Feed forward, sometimes written feedforward, is a term describing an element or pathway within a control system that passes a controlling signal from a source in its external environment to a load elsewhere in its external environment. This is often a command signal from an external operator.
A control system which has only feed-forward behavior responds to its control signal in a pre-defined way without responding to how the load reacts; it is in contrast with a system that also has feedback, which adjusts the output to take account of how it affects the load, and how the load itself may vary unpredictably; the load is considered to belong to the external environment of the system.
In a feed-forward system, the control variable adjustment is not error-based. Instead it is based on knowledge about the process in the form of a mathematical model of the process and knowledge about or measurements of the process disturbances.
Some prerequisites are needed for control scheme to be reliable by pure feed-forward without feedback: the external command or controlling signal must be available, and the effect of the output of the system on the load should be known (that usually means that the load must be predictably unchanging with time). Sometimes pure feed-forward control without feedback is called 'ballistic', because once a control signal has been sent, it cannot be further adjusted; any corrective adjustment must be by way of a new control signal. In contrast, 'cruise control' adjusts the output in response to the load that it encounters, by a feedback mechanism.
These systems could relate to control theory, physiology, or computing.
Overview
With
feed-forward or Feedforward control, the disturbances are measured and
accounted for before they have time to affect the system. In the house
example, a feed-forward system may measure the fact that the door is
opened and automatically turn on the heater before the house can get too
cold. The difficulty with feed-forward control is that the effects of
the disturbances on the system must be accurately predicted, and there
must not be any unmeasured disturbances. For instance, if a window was
opened that was not being measured, the feed-forward-controlled
thermostat might let the house cool down.

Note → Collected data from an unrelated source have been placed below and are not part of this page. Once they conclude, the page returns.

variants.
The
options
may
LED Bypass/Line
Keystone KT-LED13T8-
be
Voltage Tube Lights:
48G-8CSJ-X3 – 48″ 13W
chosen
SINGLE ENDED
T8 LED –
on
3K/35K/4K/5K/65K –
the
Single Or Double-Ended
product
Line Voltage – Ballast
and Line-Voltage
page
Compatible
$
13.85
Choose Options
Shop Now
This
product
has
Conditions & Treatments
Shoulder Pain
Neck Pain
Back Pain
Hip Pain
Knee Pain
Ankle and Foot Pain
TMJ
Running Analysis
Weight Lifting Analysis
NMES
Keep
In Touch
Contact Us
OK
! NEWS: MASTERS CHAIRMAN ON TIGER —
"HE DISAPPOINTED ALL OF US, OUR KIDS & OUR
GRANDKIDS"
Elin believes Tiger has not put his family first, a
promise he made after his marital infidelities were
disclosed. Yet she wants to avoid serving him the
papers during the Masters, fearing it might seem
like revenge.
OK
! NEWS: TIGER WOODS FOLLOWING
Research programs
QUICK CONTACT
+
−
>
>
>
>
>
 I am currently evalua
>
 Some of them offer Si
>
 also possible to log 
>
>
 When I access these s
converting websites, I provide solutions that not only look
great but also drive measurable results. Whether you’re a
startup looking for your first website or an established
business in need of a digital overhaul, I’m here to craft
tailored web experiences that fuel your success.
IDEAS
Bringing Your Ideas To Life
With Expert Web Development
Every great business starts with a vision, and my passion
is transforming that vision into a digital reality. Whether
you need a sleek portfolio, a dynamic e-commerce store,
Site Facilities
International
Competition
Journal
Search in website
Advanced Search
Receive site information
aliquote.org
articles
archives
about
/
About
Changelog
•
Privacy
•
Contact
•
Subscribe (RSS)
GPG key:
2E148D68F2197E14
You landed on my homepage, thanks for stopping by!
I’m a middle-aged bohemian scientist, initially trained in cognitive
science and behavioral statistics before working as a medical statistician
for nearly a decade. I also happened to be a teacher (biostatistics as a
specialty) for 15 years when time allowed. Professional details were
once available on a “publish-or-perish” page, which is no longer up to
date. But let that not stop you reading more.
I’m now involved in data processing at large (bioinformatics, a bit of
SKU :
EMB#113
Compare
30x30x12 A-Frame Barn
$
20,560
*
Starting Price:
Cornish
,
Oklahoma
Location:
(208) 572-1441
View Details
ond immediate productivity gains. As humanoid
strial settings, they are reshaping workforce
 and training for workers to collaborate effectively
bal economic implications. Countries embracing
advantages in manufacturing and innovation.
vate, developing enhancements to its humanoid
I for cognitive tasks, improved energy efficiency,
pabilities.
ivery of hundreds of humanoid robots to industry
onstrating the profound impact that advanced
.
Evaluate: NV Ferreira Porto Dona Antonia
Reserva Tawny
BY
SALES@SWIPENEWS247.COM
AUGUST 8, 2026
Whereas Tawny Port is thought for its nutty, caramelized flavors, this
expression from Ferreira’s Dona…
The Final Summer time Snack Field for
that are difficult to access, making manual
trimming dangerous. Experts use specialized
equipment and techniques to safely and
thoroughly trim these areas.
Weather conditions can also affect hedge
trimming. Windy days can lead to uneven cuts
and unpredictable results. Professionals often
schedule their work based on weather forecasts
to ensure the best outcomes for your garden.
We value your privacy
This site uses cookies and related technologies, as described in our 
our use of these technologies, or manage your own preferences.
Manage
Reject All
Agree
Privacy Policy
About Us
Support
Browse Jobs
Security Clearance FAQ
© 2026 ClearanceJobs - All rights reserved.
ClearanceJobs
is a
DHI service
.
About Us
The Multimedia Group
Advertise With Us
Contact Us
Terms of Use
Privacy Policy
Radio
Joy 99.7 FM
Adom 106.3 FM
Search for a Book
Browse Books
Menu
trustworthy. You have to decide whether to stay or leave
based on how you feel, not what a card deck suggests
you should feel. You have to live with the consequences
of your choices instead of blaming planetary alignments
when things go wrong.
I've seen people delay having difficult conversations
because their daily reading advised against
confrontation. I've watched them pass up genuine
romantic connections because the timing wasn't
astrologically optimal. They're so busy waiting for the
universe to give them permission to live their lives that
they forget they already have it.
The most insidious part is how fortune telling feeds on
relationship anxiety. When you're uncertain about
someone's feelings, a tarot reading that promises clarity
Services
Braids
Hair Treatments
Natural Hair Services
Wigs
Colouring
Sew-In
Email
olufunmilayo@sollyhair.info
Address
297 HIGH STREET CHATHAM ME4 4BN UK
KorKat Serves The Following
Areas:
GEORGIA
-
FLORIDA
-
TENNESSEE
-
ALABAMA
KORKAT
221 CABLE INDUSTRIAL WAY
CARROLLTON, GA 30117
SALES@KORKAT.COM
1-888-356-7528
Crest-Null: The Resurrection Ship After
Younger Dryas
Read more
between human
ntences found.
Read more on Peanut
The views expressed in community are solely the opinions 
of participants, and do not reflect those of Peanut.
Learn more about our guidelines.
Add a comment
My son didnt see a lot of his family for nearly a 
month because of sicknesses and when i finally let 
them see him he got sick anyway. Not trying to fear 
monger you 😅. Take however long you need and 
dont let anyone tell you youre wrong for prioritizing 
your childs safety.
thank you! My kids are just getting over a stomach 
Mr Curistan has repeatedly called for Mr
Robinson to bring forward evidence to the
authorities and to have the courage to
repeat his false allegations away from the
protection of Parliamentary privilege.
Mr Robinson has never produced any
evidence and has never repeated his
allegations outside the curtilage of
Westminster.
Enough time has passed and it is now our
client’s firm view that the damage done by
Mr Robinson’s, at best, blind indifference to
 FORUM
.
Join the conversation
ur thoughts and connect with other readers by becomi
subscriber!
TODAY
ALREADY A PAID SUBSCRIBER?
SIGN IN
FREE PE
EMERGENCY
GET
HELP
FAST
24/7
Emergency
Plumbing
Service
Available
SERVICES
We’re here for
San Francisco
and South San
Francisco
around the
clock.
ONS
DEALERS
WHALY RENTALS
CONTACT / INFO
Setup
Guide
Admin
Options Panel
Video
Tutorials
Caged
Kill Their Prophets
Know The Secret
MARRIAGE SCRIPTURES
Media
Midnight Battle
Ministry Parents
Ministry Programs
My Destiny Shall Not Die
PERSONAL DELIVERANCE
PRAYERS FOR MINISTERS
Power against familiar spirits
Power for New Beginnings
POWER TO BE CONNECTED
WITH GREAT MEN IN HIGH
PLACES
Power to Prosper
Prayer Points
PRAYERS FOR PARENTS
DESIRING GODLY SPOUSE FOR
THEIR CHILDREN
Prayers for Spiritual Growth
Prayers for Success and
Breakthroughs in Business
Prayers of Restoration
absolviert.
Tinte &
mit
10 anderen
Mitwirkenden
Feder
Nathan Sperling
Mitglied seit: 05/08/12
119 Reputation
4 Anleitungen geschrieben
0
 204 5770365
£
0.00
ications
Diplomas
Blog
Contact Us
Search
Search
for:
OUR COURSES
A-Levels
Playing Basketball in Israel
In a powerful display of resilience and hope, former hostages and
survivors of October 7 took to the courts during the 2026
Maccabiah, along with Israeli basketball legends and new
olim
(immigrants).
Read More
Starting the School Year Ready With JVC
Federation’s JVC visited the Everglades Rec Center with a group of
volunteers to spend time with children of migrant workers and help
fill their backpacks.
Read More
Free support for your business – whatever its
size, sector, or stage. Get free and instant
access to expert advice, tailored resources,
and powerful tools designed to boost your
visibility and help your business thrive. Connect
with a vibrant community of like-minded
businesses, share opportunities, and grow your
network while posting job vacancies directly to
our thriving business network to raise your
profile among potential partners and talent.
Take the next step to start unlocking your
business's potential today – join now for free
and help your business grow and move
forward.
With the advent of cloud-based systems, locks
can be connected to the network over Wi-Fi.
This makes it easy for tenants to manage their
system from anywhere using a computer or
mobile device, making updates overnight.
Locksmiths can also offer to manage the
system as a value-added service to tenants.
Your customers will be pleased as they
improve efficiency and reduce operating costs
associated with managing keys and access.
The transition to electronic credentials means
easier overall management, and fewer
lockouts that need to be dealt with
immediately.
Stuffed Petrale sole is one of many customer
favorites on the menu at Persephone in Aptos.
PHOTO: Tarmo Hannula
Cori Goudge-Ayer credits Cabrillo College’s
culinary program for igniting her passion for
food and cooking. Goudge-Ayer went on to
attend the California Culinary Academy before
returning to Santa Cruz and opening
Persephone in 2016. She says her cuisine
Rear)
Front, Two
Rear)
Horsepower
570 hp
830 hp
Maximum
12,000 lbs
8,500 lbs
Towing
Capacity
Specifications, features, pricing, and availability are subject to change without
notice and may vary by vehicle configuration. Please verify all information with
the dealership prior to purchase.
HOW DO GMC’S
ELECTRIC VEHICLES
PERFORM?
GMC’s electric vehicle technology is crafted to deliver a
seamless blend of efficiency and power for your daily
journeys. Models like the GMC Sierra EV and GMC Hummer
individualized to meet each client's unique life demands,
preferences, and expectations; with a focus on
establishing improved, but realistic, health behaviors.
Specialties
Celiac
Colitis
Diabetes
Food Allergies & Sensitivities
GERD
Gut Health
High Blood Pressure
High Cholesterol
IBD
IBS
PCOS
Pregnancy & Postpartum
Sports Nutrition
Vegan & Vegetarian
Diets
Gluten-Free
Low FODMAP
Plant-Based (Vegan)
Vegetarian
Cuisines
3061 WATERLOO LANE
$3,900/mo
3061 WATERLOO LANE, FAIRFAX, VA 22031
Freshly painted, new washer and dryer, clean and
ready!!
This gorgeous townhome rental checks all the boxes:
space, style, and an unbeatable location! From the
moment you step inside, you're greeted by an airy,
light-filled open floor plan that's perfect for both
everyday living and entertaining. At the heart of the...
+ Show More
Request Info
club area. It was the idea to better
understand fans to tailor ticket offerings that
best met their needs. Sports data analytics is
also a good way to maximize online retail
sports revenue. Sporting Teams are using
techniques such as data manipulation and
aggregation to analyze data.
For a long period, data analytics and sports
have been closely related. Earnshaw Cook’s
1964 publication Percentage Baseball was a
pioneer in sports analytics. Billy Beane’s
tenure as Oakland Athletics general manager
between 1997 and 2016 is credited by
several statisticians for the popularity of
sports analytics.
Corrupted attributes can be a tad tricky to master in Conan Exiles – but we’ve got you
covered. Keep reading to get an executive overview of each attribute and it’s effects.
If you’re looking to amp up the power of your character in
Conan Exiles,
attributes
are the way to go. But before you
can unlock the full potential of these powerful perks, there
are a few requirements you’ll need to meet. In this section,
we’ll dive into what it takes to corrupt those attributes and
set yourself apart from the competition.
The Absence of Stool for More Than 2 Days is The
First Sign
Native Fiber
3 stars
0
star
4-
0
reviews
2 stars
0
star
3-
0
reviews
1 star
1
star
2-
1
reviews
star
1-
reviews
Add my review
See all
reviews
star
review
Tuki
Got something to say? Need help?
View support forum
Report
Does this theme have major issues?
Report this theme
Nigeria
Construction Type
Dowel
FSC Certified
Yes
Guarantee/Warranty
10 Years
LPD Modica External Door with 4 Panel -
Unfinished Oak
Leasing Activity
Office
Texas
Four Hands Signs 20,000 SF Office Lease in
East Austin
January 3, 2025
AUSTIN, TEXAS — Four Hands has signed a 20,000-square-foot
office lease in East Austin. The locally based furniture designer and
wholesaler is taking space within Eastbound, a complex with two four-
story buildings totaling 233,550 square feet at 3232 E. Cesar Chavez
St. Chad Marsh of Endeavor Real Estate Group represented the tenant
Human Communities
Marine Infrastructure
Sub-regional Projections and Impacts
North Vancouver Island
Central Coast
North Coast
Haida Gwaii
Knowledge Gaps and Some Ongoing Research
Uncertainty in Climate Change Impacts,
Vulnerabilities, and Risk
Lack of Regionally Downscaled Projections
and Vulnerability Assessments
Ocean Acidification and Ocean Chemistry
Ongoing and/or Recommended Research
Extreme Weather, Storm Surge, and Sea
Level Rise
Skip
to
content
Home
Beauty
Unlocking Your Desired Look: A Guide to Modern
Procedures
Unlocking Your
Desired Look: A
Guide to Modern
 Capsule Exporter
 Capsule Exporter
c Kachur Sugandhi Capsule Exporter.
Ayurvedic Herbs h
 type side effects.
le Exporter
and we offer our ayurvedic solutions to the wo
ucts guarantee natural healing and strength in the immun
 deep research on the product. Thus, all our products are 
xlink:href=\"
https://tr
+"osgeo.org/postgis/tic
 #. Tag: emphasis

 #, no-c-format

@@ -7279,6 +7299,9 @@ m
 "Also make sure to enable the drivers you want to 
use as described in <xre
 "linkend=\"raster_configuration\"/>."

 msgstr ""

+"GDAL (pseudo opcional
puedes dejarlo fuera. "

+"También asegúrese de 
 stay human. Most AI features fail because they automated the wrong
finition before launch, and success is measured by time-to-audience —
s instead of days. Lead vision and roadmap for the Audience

The term has specific meaning within the field of CPU-based automatic control.
The discipline of “feedforward control” as it relates to modern, CPU
based automatic controls is widely discussed, but is seldom practiced
due to the difficulty and expense of developing or providing for the mathematical model required to facilitate this type of control. Open-loop control and feedback control, often based on canned PID control algorithms, are much more widely used.
The Three types of Control System (a) Open Loop (b) Feed-forward (c) Feedback (Closed Loop) Based on Hopgood (2002)
There are three types of control systems: open loop, feed-forward,
and feedback.
An example of a pure open loop control system is manual
non-power-assisted steering of a motor car; the steering system does not
have access to an auxiliary power source and does not respond to
varying resistance to turning of the direction wheels; the driver must
make that response without help from the steering system. In comparison,
power steering
has access to a controlled auxiliary power source, which depends on the
engine speed. When the steering wheel is turned, a valve is opened
which allows fluid under pressure to turn the driving wheels. A sensor
monitors that pressure so that the valve only opens enough to cause the
correct pressure to reach the wheel turning mechanism. This is
feed-forward control where the output of the system, the change in
direction of travel of the vehicle, plays no part in the system. See Model predictive control.
If you include the driver in the system, then they do provide a
feedback path by observing the direction of travel and compensating for
errors by turning the steering wheel. In that case you have a feedback
system, and the block labeled "System" in Figure(c) is a feed-forward
system.
In other words, systems of different types can be nested, and the overall system regarded as a black-box.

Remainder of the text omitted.